It's easy to make ministry a "clock in and clock out" kind of job.
But a pastor in Utah is challenging that habit and trying to be on mission wherever he is – that means, not only inviting people to his newly planted church but also befriending neighbors and establishing relationships.
"We live in a 'drive in your garage and shut it quick and maybe give a quick wave' kind of place," said Pastor Charles Hill, who moved to South Jordan, Utah, in 2009, to start a church in a predominantly Mormon community.
He admitted he's guilty of that too.
"We chase our bank accounts, hobbies and free time more than true relationship as default mode," he said. "Not that we are doing this intentionally, but when you look at your hours spent, I bet one would be shocked at the hours we spend chasing the wrong things and have our priorities a bit or a lot misaligned, myself included."
But he reminds himself and wants to remind others that "God has put us where He wants us on purpose for a purpose."
For Hill, that would be a city where some 80 percent of the population is Mormon.
Hill is in the middle of preparing for his church launch on Jan. 30. He left a growing church he founded in Ohio to start a new one in a state he feels is the most unchurched in the country. He said there is not one church that is not affiliated with the Church of Jesus Christ of Latter-day Saints – which is headquartered in Salt Lake City – in 24-plus cities in the upper one-third of Utah.
He has a desire to reach people who need Jesus. Starting One Community Church is one way of doing it. Opening up his house is another way.
"[T]he goal of our church is not to get people to come to our cool service [alone...we want people to come and we want them inviting and engaging], but to build real, lasting friendships that will intersect with our lives," he said.
"If you have a goal of just 'converting' people or 'getting them to come to church,' they might come once, but without relationship, there is nothing to build on," the former police officer stressed.
Hill and his wife have been opening up their house to neighbors for years now. During Christmas, he had some 30 people over, most of whom were Mormon, for a simple open house. Surprisingly, though they attended the same LDS church, most of the guests did not know each other.
Though it would be amazing if his neighbors prayed the prayer, he doesn't try to force conversations on faith. Of course, as a pastor and church planter the conversation has been coming up easily. But he said his end goal is not to "convert'' people to his Christian faith during these open houses.
"Loving your neighbor" is the end goal, he highlighted.
"We moved here to live out the mission of Christ to love the world and make disciples. We will share His love with whomever He puts us into community with. We don't look at them as LDS or non-LDS, but friends, family and our kids friends as well."
Of course, being on mission wherever you are requires intentionality and effort. It's not always easy, Hill admitted.
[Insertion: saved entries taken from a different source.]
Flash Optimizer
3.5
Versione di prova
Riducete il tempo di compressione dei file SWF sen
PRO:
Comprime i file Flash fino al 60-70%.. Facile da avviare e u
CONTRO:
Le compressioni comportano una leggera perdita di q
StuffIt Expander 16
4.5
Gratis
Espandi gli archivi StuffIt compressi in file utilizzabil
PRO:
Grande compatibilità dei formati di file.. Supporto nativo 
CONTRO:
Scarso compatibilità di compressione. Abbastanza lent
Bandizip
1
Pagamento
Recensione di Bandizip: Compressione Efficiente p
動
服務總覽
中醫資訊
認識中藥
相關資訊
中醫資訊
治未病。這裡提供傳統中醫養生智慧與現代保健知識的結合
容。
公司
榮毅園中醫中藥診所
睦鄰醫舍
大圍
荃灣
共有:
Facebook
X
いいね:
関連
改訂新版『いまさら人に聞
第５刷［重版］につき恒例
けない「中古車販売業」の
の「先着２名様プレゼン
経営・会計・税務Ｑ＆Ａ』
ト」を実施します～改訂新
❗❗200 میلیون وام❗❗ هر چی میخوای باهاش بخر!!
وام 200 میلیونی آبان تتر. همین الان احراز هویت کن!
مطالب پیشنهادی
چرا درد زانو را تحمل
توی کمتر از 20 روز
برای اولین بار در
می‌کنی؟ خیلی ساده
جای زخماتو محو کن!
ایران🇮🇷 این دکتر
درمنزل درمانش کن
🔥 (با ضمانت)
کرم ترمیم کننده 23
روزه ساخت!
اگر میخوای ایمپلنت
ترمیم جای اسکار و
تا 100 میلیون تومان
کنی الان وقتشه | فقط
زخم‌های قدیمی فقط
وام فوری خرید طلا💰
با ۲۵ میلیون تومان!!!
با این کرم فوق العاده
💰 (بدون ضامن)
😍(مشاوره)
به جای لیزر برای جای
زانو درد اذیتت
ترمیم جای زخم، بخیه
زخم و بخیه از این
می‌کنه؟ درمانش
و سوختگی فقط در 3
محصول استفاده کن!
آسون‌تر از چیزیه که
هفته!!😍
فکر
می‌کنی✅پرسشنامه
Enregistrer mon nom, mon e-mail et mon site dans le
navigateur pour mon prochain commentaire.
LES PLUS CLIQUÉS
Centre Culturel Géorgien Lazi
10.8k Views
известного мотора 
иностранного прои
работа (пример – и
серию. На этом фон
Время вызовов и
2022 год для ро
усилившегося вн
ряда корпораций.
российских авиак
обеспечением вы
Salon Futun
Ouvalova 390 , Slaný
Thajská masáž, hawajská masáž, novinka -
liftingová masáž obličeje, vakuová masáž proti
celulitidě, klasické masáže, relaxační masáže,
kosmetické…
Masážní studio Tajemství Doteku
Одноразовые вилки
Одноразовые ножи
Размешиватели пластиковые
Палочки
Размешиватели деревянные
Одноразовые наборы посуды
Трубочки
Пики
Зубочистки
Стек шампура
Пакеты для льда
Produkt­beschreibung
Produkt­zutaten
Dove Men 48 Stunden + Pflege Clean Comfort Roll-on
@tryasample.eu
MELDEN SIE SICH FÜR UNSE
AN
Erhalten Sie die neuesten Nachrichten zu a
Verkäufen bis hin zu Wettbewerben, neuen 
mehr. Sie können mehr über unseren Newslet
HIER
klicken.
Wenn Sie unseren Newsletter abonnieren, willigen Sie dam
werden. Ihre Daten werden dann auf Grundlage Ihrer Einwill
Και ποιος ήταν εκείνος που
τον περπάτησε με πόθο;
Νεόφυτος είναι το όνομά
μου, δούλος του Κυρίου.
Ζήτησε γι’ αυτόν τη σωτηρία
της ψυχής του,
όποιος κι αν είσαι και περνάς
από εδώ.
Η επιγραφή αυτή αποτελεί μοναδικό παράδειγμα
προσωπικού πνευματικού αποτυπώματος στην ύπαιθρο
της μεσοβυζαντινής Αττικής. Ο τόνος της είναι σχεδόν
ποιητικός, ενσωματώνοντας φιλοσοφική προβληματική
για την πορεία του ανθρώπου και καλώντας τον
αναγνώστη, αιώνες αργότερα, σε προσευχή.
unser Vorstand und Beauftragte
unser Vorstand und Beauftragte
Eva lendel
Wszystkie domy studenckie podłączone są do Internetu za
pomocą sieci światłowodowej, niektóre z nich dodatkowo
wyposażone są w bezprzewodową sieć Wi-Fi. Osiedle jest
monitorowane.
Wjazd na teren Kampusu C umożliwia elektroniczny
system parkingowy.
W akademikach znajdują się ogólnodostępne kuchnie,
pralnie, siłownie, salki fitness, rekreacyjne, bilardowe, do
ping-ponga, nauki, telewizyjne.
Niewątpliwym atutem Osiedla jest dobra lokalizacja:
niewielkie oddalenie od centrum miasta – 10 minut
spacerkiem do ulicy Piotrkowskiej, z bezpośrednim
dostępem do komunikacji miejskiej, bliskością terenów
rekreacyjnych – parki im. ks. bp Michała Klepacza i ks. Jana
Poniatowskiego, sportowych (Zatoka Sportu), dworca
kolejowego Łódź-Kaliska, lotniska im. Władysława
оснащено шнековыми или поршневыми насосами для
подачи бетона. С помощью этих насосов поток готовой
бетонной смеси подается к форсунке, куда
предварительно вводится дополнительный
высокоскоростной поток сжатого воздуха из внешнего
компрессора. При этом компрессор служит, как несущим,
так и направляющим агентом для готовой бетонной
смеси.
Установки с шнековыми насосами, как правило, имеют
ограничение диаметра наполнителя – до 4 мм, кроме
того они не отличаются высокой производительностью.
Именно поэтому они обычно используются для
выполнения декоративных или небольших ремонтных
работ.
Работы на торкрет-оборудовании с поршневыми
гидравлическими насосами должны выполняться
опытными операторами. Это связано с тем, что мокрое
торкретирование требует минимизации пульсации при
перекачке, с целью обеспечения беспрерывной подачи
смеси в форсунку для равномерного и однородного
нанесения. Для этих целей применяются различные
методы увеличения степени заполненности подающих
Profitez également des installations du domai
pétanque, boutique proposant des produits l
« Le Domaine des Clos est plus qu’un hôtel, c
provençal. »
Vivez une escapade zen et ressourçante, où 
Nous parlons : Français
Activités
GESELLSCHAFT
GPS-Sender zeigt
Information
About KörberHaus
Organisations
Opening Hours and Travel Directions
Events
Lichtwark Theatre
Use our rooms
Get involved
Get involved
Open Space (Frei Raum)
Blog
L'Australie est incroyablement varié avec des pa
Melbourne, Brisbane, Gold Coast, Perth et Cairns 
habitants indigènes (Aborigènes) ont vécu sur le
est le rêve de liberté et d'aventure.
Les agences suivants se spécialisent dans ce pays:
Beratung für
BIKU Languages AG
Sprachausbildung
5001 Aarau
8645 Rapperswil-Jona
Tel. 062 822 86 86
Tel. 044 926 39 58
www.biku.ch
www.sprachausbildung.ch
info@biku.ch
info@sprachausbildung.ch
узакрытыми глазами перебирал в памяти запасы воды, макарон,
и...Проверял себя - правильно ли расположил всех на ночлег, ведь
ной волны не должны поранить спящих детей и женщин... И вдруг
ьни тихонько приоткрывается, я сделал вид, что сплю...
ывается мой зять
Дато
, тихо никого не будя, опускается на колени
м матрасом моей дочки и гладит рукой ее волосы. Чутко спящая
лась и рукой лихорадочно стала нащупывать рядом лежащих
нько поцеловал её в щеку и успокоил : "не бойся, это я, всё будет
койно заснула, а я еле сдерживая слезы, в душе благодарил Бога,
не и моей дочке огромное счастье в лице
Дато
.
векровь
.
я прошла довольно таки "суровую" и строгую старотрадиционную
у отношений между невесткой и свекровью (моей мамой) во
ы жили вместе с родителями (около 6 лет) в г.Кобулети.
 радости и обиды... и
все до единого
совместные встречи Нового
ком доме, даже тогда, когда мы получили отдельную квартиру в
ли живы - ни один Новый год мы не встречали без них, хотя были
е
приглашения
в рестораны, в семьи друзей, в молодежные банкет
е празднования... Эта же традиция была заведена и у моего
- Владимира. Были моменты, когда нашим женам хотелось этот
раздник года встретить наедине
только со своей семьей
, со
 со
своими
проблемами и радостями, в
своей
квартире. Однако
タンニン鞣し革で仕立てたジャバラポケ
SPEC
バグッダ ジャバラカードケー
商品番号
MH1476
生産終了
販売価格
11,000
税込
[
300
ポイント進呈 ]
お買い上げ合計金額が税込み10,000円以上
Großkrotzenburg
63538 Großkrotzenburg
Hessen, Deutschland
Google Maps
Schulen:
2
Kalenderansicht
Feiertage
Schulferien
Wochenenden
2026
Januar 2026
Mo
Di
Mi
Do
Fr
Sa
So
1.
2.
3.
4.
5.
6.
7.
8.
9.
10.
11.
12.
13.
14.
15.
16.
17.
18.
"With my travel schedule, consulting schedule, fund raising, church planting demands, my family and their needs, my work-out training [I do marathons and triathlons] and I work a one day a week secular job, I can be just as guilty of disappearing into my own little world with little time and thought to build community and relationship with others that God has placed in my world," he said.
But he knows that leaving the door open could change a life forever.
"People don't care about what you do, or what you believe as much as they care about whether you really care about them or not," he said. "Crisis will come in their lives, and they will turn to you when that happens, but only IF real relationship with no strings attached is present.
"And as we love on them, they will see our love is rooted in Christ and hopefully respond to the Gospel."